Here, the function is anonymous and its implementation is included in the JavaScript call to the remoted Java method. One advantage here is that it is easy to read the code, and the code is executed immediately after we get the return value from the Java method. The other advantage is that we can add extra options to the call.

Extra options include timeout and error handler as shown in the following example:

CountryDB.saveCountryNotes(ccode,newNotes, {
//function body here
errorHandler:function(errorMsg) { alert(errorMsg);}

It is also possible to add a callback function to those Java methods that do not return a value. Adding a callback to methods with no return values would be useful in getting a notification when a remote call has been completed.

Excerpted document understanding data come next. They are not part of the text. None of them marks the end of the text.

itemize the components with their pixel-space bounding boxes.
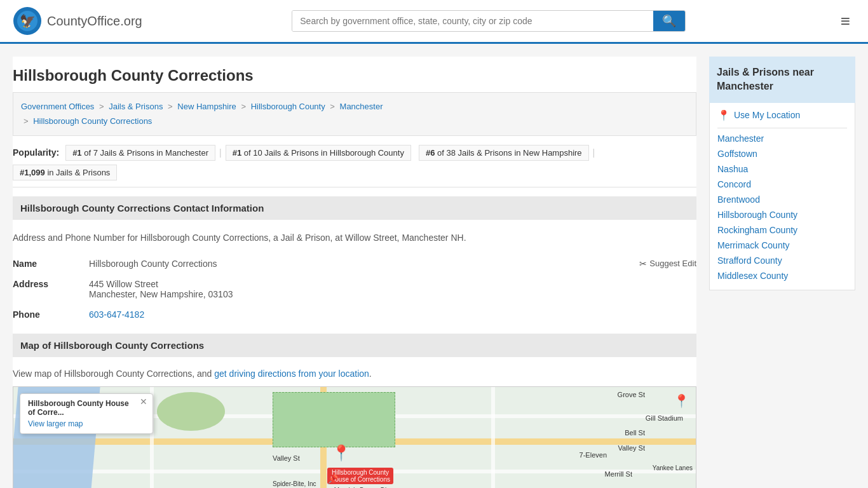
breadcrumb-separator: > [99, 102, 106, 111]
logo[interactable]: 🦅 CountyOffice.org [13, 6, 142, 36]
breadcrumb-separator: > [330, 102, 337, 111]
map-label-grove: Grove St [618, 391, 645, 398]
popularity-rank-1: #1 [72, 148, 81, 158]
green-area-1 [273, 392, 395, 447]
map-description: View map of Hillsborough County Correcti… [13, 363, 696, 386]
map-label-valley1: Valley St [618, 444, 645, 452]
sidebar-link-rockingham-county[interactable]: Rockingham County [717, 222, 847, 238]
breadcrumb-item-jails-prisons[interactable]: Jails & Prisons [109, 102, 163, 111]
popularity-item-1: #1 of 7 Jails & Prisons in Manchester [65, 145, 215, 161]
breadcrumb-separator: > [24, 116, 31, 126]
map-pin: 📍 [332, 444, 351, 462]
breadcrumb: Government Offices > Jails & Prisons > N… [13, 92, 696, 136]
contact-phone-row: Phone 603-647-4182 [13, 304, 696, 325]
address-line1: 445 Willow Street [89, 279, 158, 289]
search-box: 🔍 [292, 10, 686, 32]
name-value-cell: Hillsborough County Corrections ✂ Sugges… [89, 254, 696, 274]
sidebar-link-strafford-county[interactable]: Strafford County [717, 253, 847, 268]
map-popup-link[interactable]: View larger map [28, 419, 83, 428]
use-my-location-link[interactable]: 📍 Use My Location [717, 109, 847, 121]
phone-label: Phone [13, 304, 89, 325]
breadcrumb-separator: > [241, 102, 248, 111]
page-wrap: Hillsborough County Corrections Governme… [0, 44, 868, 488]
menu-icon[interactable]: ≡ [836, 9, 855, 34]
location-pin-icon: 📍 [717, 109, 730, 121]
sidebar-link-middlesex-county[interactable]: Middlesex County [717, 268, 847, 283]
map-label-yankee: Yankee Lanes [653, 464, 693, 471]
svg-text:🦅: 🦅 [20, 13, 36, 29]
sidebar-divider-0 [717, 128, 847, 128]
map-container: 📍 Grove St Bell St Valley St Valley St M… [13, 386, 696, 488]
sidebar-link-concord[interactable]: Concord [717, 177, 847, 192]
map-green-pin: 📍 [674, 393, 689, 409]
map-popup: ✕ Hillsborough County House of Corre... … [20, 393, 153, 434]
address-label: Address [13, 274, 89, 304]
popularity-label: Popularity: [13, 147, 59, 158]
popularity-rank-4: #1,099 [20, 168, 45, 177]
main-content: Hillsborough County Corrections Governme… [13, 57, 696, 488]
breadcrumb-item-current[interactable]: Hillsborough County Corrections [33, 116, 152, 126]
road-v3 [491, 387, 495, 488]
name-label: Name [13, 254, 89, 274]
logo-suffix: .org [120, 14, 142, 28]
sidebar: Jails & Prisons near Manchester 📍 Use My… [709, 57, 855, 488]
contact-description: Address and Phone Number for Hillsboroug… [13, 226, 696, 254]
sidebar-link-merrimack-county[interactable]: Merrimack County [717, 238, 847, 253]
map-label-spider: Spider-Bite, Inc [273, 480, 316, 487]
name-value: Hillsborough County Corrections [89, 259, 217, 269]
breadcrumb-separator: > [168, 102, 175, 111]
map-label-bell: Bell St [625, 429, 645, 437]
contact-info-table: Name Hillsborough County Corrections ✂ S… [13, 254, 696, 325]
popularity-item-3: #6 of 38 Jails & Prisons in New Hampshir… [419, 145, 589, 161]
phone-value-cell: 603-647-4182 [89, 304, 696, 325]
search-area: 🔍 [292, 10, 686, 32]
suggest-edit-button[interactable]: ✂ Suggest Edit [639, 259, 696, 269]
logo-text: CountyOffice.org [47, 14, 142, 29]
map-popup-title: Hillsborough County House of Corre... [28, 399, 145, 417]
contact-name-row: Name Hillsborough County Corrections ✂ S… [13, 254, 696, 274]
contact-section-header: Hillsborough County Corrections Contact … [13, 196, 696, 220]
page-title: Hillsborough County Corrections [13, 57, 696, 92]
use-my-location-label: Use My Location [734, 110, 800, 120]
address-line2: Manchester, New Hampshire, 03103 [89, 289, 233, 299]
breadcrumb-item-hillsborough-county[interactable]: Hillsborough County [251, 102, 325, 111]
popularity-section: Popularity: #1 of 7 Jails & Prisons in M… [13, 136, 696, 187]
sidebar-link-hillsborough-county[interactable]: Hillsborough County [717, 207, 847, 222]
map-section-header: Map of Hillsborough County Corrections [13, 334, 696, 357]
driving-directions-link[interactable]: get driving directions from your locatio… [214, 369, 369, 379]
breadcrumb-item-new-hampshire[interactable]: New Hampshire [177, 102, 236, 111]
logo-icon: 🦅 [13, 6, 42, 36]
contact-address-row: Address 445 Willow Street Manchester, Ne… [13, 274, 696, 304]
map-info-pin: 📌 [327, 474, 338, 484]
popularity-divider-2: | [593, 147, 595, 158]
popularity-item-4: #1,099 in Jails & Prisons [13, 165, 117, 180]
site-header: 🦅 CountyOffice.org 🔍 ≡ [0, 0, 868, 44]
map-popup-close[interactable]: ✕ [140, 396, 147, 407]
popularity-rank-2: #1 [233, 148, 241, 158]
address-value-cell: 445 Willow Street Manchester, New Hampsh… [89, 274, 696, 304]
search-input[interactable] [292, 11, 653, 31]
popularity-rank-3: #6 [426, 148, 435, 158]
green-area-2 [157, 392, 225, 431]
breadcrumb-item-manchester[interactable]: Manchester [340, 102, 383, 111]
popularity-divider: | [219, 147, 222, 158]
sidebar-link-nashua[interactable]: Nashua [717, 161, 847, 177]
suggest-edit-icon: ✂ [639, 259, 647, 269]
search-button[interactable]: 🔍 [653, 11, 685, 31]
breadcrumb-item-government-offices[interactable]: Government Offices [21, 102, 94, 111]
sidebar-link-goffstown[interactable]: Goffstown [717, 146, 847, 161]
map-label-gill: Gill Stadium [646, 414, 683, 422]
phone-link[interactable]: 603-647-4182 [89, 309, 144, 320]
map-desc-text: View map of Hillsborough County Correcti… [13, 369, 214, 379]
sidebar-header: Jails & Prisons near Manchester [709, 57, 855, 103]
sidebar-link-brentwood[interactable]: Brentwood [717, 192, 847, 207]
sidebar-body: 📍 Use My Location Manchester Goffstown N… [709, 103, 855, 290]
logo-brand: CountyOffice [47, 14, 120, 28]
map-label-valley2: Valley St [273, 454, 300, 462]
suggest-edit-label: Suggest Edit [649, 259, 696, 268]
sidebar-link-manchester[interactable]: Manchester [717, 131, 847, 146]
popularity-item-2: #1 of 10 Jails & Prisons in Hillsborough… [226, 145, 411, 161]
map-label-merrill: Merrill St [605, 470, 632, 478]
map-label-7eleven: 7-Eleven [580, 451, 607, 459]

Our first sample is ready, and it is also the basis for the following samples. We also looked at how applications are tested in the Eclipse environment. Using DWR, we can look at JavaScript code on the browser and Java code on the server as one. It may take a while to get used to it, but it will change the way we develop web applications. Logically, there is no longer a client and a server but just a single run time platform that happens to be physically separate. But in practice, of course, applications using DWR, JavaScript on the client and Java in the server, are using the typical client-server interaction. This should be remembered when writing applications in the logically single run-time platform.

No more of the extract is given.